(Data entries)
((

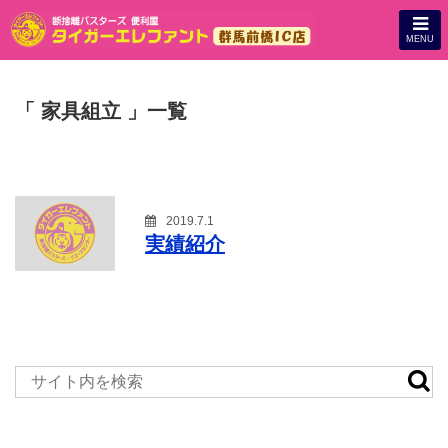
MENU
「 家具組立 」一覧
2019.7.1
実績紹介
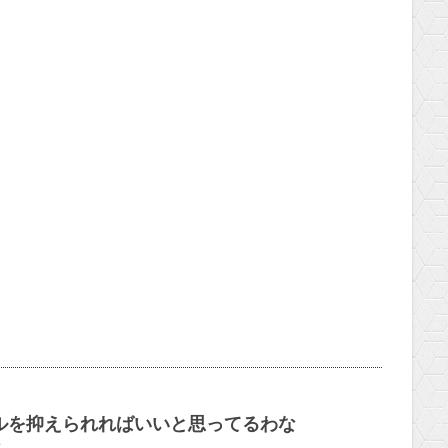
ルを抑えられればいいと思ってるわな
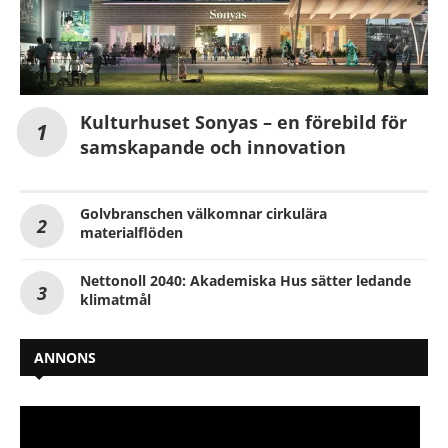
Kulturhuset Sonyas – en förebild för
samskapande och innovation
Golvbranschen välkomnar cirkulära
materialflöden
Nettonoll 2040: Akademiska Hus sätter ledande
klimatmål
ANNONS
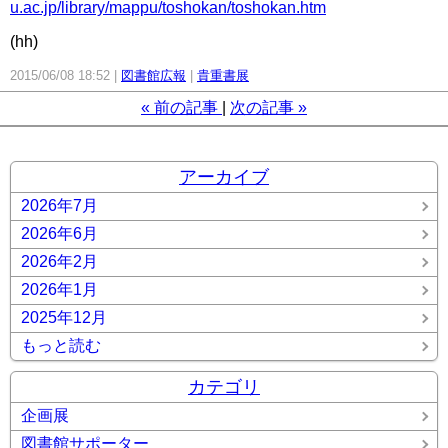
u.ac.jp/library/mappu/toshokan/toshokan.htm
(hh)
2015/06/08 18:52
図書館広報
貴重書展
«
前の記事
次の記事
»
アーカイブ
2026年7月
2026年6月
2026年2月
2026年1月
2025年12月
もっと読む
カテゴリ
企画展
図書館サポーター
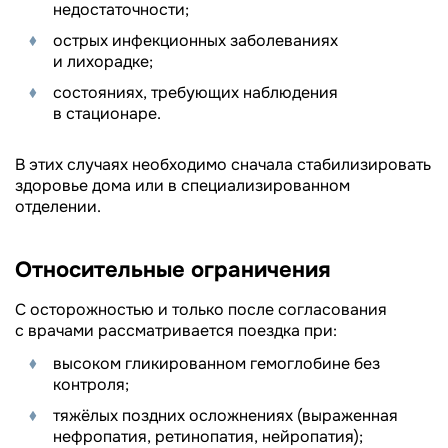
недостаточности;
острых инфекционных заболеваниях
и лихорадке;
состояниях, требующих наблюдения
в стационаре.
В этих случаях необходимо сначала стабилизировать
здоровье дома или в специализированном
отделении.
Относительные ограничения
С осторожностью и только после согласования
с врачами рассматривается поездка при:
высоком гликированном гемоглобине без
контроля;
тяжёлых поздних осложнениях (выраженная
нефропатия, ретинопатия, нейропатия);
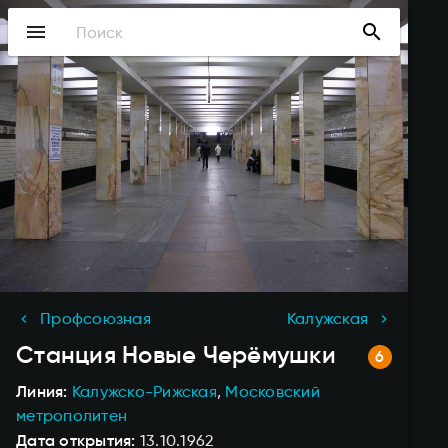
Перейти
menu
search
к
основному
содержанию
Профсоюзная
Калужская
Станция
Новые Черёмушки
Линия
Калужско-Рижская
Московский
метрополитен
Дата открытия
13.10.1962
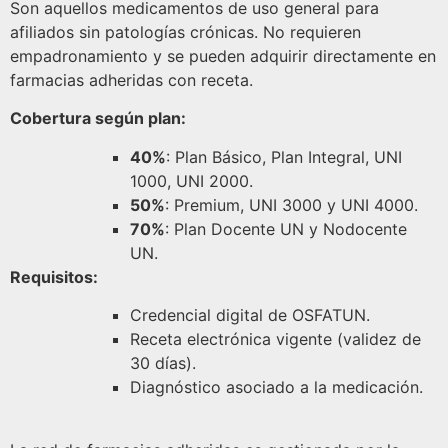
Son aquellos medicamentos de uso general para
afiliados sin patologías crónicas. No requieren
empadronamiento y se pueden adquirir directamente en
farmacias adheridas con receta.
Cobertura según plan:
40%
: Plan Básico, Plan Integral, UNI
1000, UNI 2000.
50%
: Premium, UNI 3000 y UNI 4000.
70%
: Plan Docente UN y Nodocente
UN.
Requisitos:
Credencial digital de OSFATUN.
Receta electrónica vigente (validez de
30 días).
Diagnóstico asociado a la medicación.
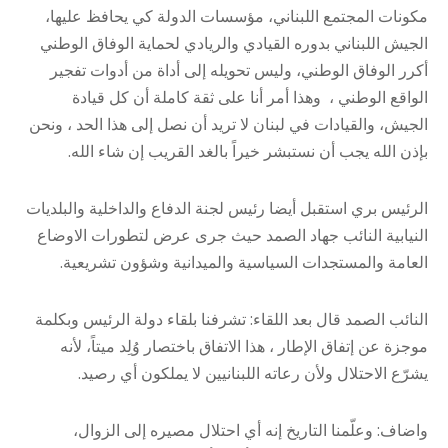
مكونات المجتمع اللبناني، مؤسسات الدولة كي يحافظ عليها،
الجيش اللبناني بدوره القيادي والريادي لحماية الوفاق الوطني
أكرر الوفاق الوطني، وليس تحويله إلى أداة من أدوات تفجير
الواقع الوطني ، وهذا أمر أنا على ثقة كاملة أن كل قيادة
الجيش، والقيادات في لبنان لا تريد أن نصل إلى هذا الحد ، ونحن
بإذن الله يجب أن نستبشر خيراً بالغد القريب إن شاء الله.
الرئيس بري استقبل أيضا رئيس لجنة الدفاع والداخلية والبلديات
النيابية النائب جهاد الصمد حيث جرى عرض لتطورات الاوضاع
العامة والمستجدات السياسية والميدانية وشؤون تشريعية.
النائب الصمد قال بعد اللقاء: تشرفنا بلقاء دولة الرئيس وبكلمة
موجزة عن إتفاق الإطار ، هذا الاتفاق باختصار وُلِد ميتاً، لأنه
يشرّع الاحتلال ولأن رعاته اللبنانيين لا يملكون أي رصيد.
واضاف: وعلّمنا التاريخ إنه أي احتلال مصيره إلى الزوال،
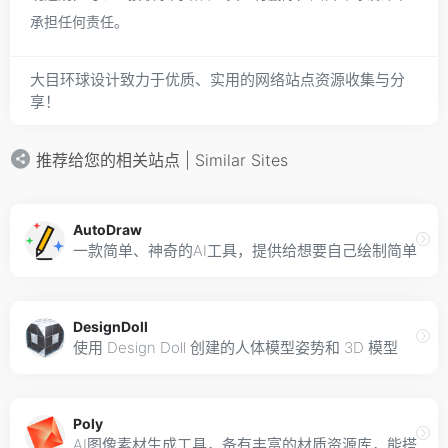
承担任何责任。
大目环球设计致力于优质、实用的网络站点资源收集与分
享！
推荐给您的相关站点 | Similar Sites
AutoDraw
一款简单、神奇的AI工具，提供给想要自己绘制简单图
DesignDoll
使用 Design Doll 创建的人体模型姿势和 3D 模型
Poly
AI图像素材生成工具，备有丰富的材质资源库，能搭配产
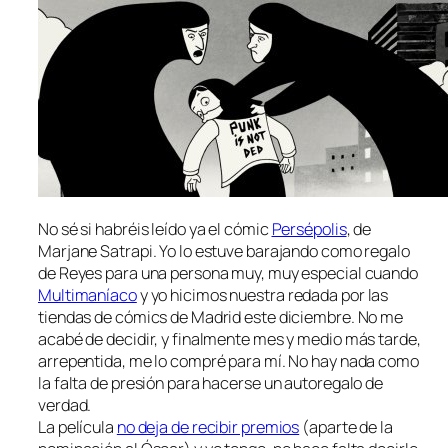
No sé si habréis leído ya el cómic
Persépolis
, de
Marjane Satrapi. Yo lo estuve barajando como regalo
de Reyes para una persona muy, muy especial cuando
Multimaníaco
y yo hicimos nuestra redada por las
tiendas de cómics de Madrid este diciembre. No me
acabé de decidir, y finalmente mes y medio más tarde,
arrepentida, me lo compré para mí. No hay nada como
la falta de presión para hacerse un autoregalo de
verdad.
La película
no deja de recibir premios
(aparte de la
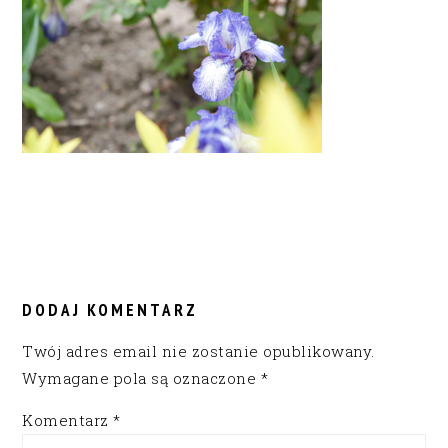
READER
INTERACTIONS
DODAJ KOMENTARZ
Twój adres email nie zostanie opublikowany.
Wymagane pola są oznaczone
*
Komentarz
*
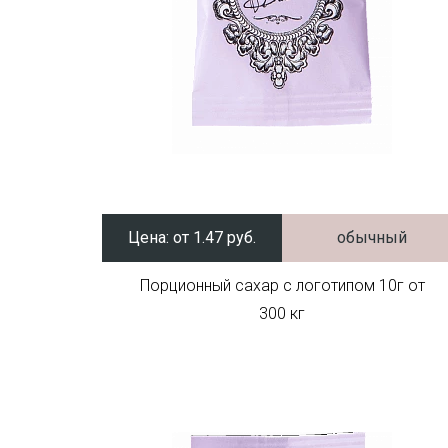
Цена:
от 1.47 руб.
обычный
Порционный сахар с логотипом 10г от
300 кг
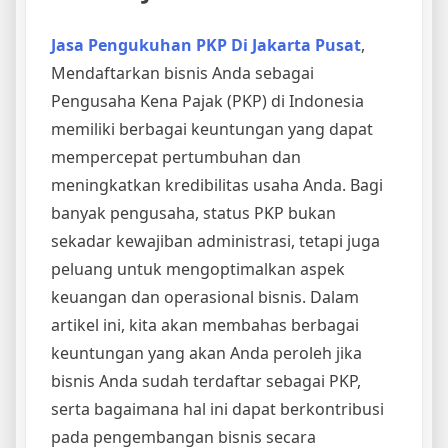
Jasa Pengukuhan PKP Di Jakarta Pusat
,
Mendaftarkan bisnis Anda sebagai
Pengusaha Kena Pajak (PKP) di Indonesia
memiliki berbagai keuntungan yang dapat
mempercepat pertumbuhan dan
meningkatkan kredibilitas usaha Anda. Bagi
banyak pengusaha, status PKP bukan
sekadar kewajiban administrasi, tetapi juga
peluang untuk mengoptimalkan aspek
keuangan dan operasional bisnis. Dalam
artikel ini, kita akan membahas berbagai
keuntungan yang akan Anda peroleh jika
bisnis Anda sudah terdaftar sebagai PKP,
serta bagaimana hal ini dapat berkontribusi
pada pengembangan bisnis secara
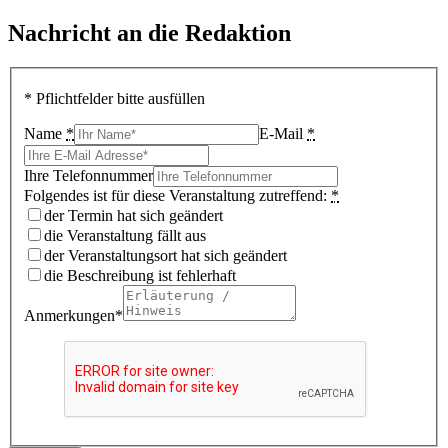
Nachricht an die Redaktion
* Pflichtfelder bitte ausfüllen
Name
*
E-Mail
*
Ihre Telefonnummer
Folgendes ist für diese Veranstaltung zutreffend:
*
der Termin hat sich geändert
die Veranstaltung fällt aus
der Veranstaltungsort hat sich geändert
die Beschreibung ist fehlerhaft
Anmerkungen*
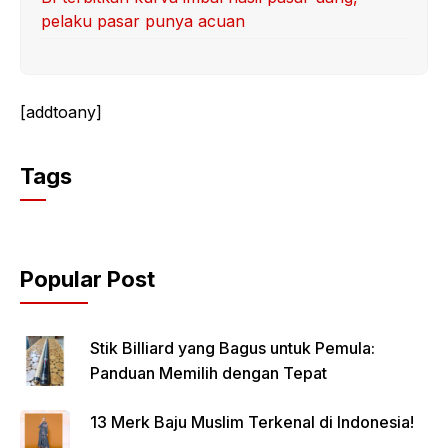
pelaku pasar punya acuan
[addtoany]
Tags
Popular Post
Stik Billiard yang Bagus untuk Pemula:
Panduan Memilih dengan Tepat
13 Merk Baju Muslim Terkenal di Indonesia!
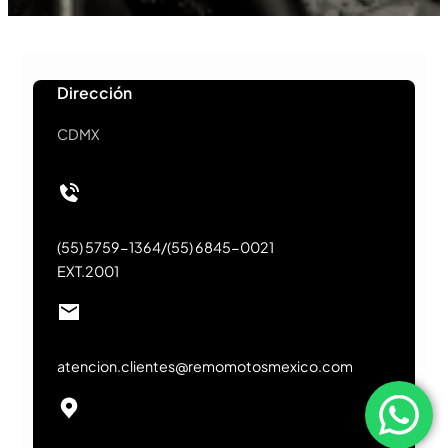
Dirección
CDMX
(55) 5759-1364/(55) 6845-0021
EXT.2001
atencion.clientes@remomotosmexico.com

))

-- WHAT IS BEING ASKED --
Report back every line of the entries in which "الوفاق" occurs.

-- WRITTEN RESPONSE --
الجيش اللبناني بدوره القيادي والريادي لحماية الوفاق الوطني
أكرر الوفاق الوطني، وليس تحويله إلى أداة من أدوات تفجير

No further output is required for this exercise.